Most of AVATAR's live-action scenes were shot in Wellington, New Zealand, where enormous sets were erected. This endeavor was an incredible undertaking; the production created a huge sub-structure of over 150 contractors to build the sets. The practical sets included the Link Room, which houses the sarcophagus-like link that transports the humans' consciousness into the avatar bodies, the Bio-Lab – a science facility and home to the amnio tanks that house the avatar bodies that have grown to adulthood during their six-year journey from Earth to Pandora; the Ops Center, which is the central nervous system of the Hell's Gate base; and the Armor Bay military stronghold, which houses the AMP Suits and choppers.

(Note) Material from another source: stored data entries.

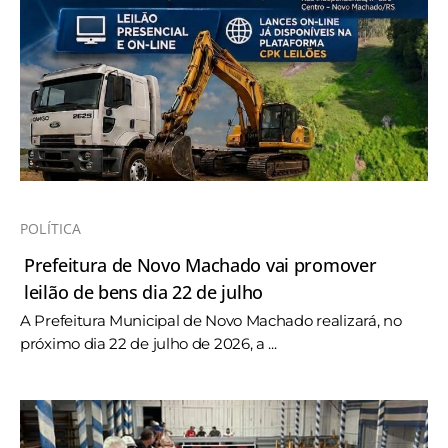
POLÍTICA
Prefeitura de Novo Machado vai promover
leilão de bens dia 22 de julho
A Prefeitura Municipal de Novo Machado realizará, no
próximo dia 22 de julho de 2026, a ...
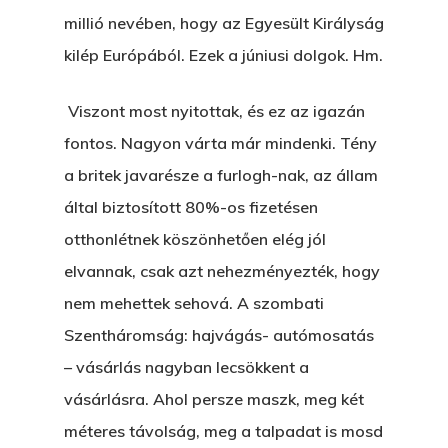
millió nevében, hogy az Egyesült Királyság
kilép Európából. Ezek a júniusi dolgok. Hm.
Viszont most nyitottak, és ez az igazán
fontos. Nagyon várta már mindenki. Tény
a britek javarésze a furlogh-nak, az állam
által biztosított 80%-os fizetésen
otthonlétnek köszönhetően elég jól
elvannak, csak azt nehezményezték, hogy
nem mehettek sehová. A szombati
Szentháromság: hajvágás- autómosatás
– vásárlás nagyban lecsökkent a
vásárlásra. Ahol persze maszk, meg két
méteres távolság, meg a talpadat is mosd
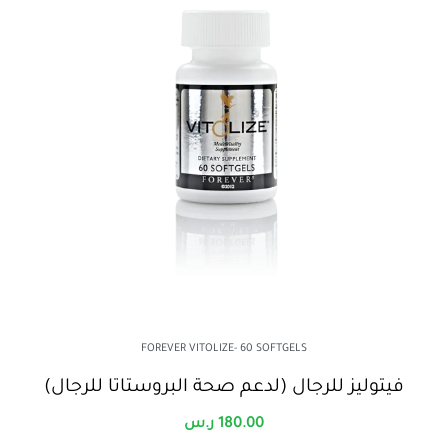
FOREVER VITOLIZE- 60 SOFTGELS
فيتوليز للرجال (لدعم صحة البروستاتا للرجال)
180.00
ر.س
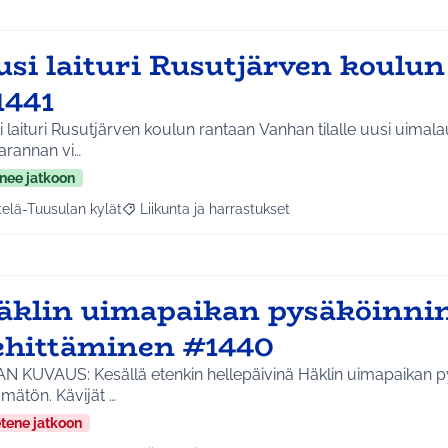
usi laituri Rusutjärven koulu
1441
turi Rusutjärven koulun rantaan Vanhan tilalle uusi uimalauturi parantamaan
arannan vi…
nee jatkoon
telä-Tuusulan kylät
Liikunta ja harrastukset
a tulokset aihepiirin mukaan: Etelä-Tuusulan kylät
Rajaa tulokset teeman mukaan: Liikunta ja harras
äklin uimapaikan pysäköinni
ehittäminen #1440
AN KUVAUS: Kesällä etenkin hellepäivinä Häklin uimapaikan p
tämätön. Kävijät …
etene jatkoon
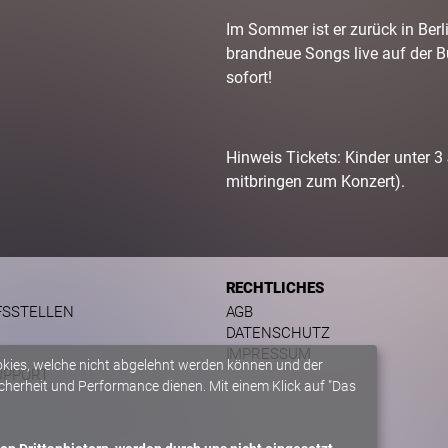
Im Sommer ist er zurück in Berl
brandneue Songs live auf der Bü
sofort!
Hinweis Tickets: Kinder unter 3
mitbringen zum Konzert).
RECHTLICHES
FSSTELLEN
AGB
DATENSCHUTZ
IMPRESSUM
okies, welche nicht abgelehnt werden können und der
UPPORT
herheit und Performance dienen. Mit einem Klick auf "Das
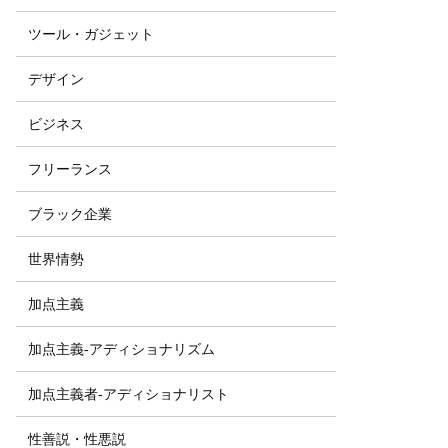
ツール・ガジェット
デザイン
ビジネス
フリーランス
ブラック企業
世界情勢
加点主義
加点主義-アディショナリズム
加点主義者-アディショナリスト
性善説・性悪説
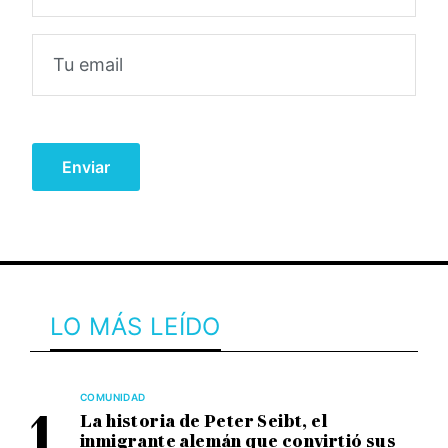
LO MÁS LEÍDO
COMUNIDAD
La historia de Peter Seibt, el
inmigrante alemán que convirtió sus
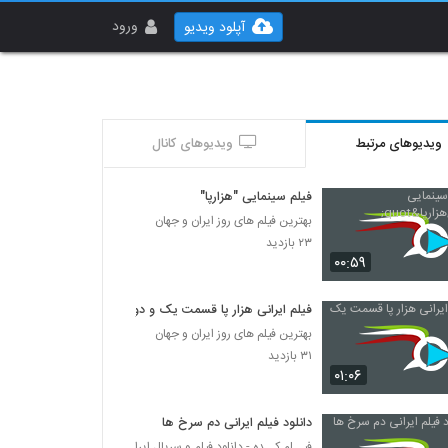
ورود
آپلود ویدیو
ویدیوهای مرتبط
ویدیوهای کانال
فیلم سینمایی "هزارپا"
بهترین فیلم های روز ایران و جهان
۲۳ بازدید
۰۰:۵۹
فیلم ایرانی هزار پا قسمت یک و دو
بهترین فیلم های روز ایران و جهان
۳۱ بازدید
۰۱:۰۶
دانلود فیلم ایرانی دم سرخ ها
فیــلم کــده - دانلود فیلم و سریال ایرانی (رایگان)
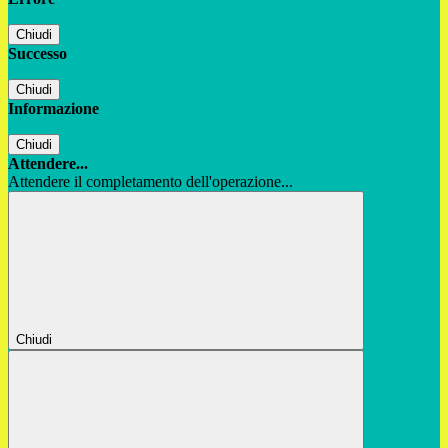
Chiudi
Successo
Chiudi
Informazione
Chiudi
Attendere...
Attendere il completamento dell'operazione...
Chiudi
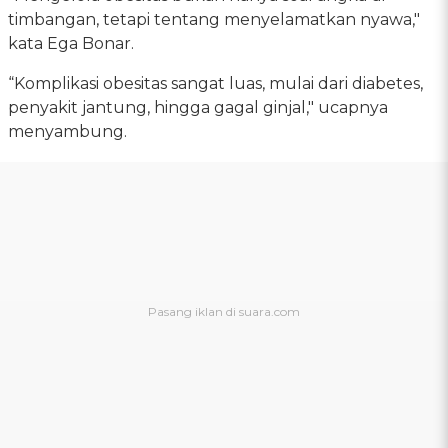
timbangan, tetapi tentang menyelamatkan nyawa,"
kata Ega Bonar.
“Komplikasi obesitas sangat luas, mulai dari diabetes,
penyakit jantung, hingga gagal ginjal," ucapnya
menyambung.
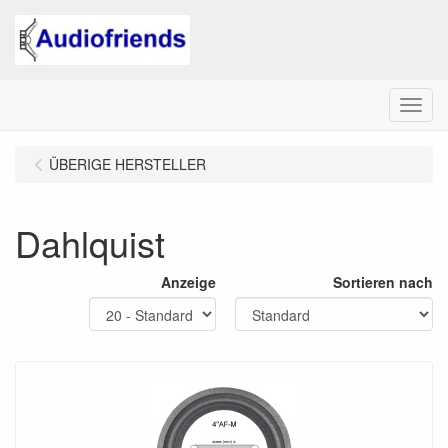
Menu
ÜBERIGE HERSTELLER
Dahlquist
Anzeige
Sortieren nach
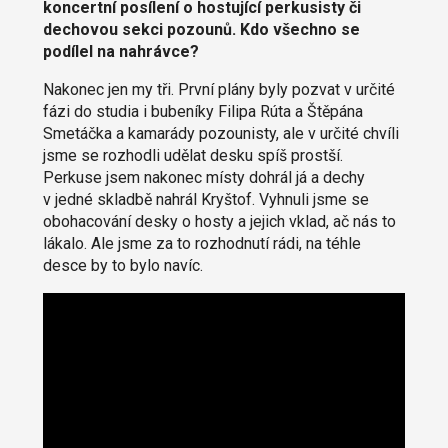
koncertní posílení o hostující perkusisty či
dechovou sekci pozounů. Kdo všechno se
podílel na nahrávce?
Nakonec jen my tři. První plány byly pozvat v určité
fázi do studia i bubeníky Filipa Rúta a Štěpána
Smetáčka a kamarády pozounisty, ale v určité chvíli
jsme se rozhodli udělat desku spíš prostší.
Perkuse jsem nakonec místy dohrál já a dechy
v jedné skladbě nahrál Kryštof. Vyhnuli jsme se
obohacování desky o hosty a jejich vklad, ač nás to
lákalo. Ale jsme za to rozhodnutí rádi, na téhle
desce by to bylo navíc.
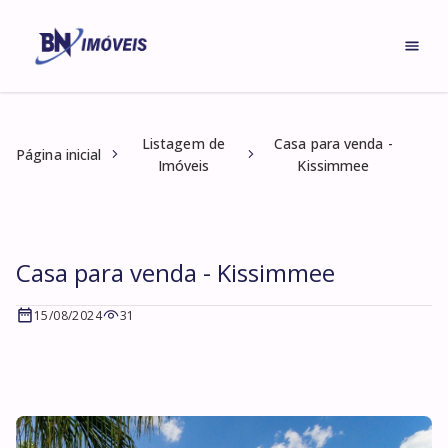
Listagem de
Casa para venda -
Página inicial
Imóveis
Kissimmee
Casa para venda - Kissimmee
15/08/2024
31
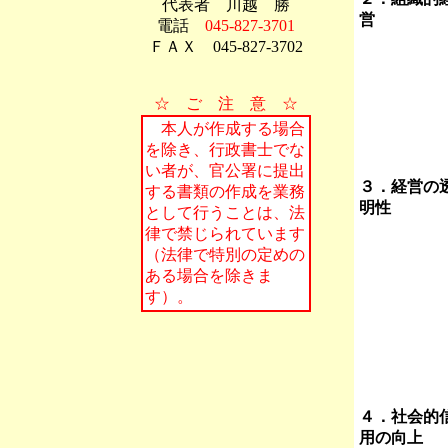
代表者 川越 勝
営
電話
045-827-3701
ＦＡＸ 045-827-3702
☆ ご 注 意 ☆
本人が作成する場合
を除き、行政書士でな
い者が、官公署に提出
３．経営の
する書類の作成を業務
明性
として行うことは、法
律で禁じられています
（法律で特別の定めの
ある場合を除きま
す）。
４．社会的
用の向上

In all of AVATAR's environments, Cameron creates an immersive experience in which audiences will feel like they're alongside the characters on their adventures. He and Landau have long been champions of 3-D cinema and have worked tirelessly to use that format to enhance film's immersive qualities. But they note that they intend AVATAR to also be an immersive experience in 2-D, and the film will play widely in that format.

"Jim and I have been sharing our passion for 3-D with Distribution, Exhibition and worldwide audiences,” says Landau. "We feel a 3-D renaissance is finally here. We live our lives in 3-D, so why not experience movies that same way. That being said, in either 2-D or 3-D, you will feel like you've been to a distant world and walked among its inhabitants.”

Many 3-D films of an earlier era used the format as a "gag” or effect unto itself – throwing objects at audiences or arranging characters or props that would appear to come out of the screen and into the theater. For Cameron, 3-D is a window into a world, where the format, instead of calling attention to itself, disappears into the narrative.

As he was developing AVATAR, Cameron set to work on a new digital 3-D camera system, which he developed with partner Vince Pace of Pace Technologies, using Sony and Fujinon HD technology. But before AVATAR became a reality, Cameron's goal with the new digital 3-D camera was to bring back the experience of deep ocean exploration with unprecedented clarity to a global audience. His historic exploration of the inside of the Titanic was the subject of Cameron's 3-D IMAX film, "Ghosts of the Abyss,” followed by "Aliens of the Deep.”

Cameron's experiences on these films not only advanced his vision for AVATAR's three-dimensional presentation, it also informed one of the film's signature design and lighting elements: At the bottom of the ocean, Cameron had witnessed a phenomenon in which certain life forms literally glowed with an almost otherworldly light amid the relentless gloom. Cameron applied this "bioluminescence” to Pandora's environment, which comes to life at night via this affecting radiance.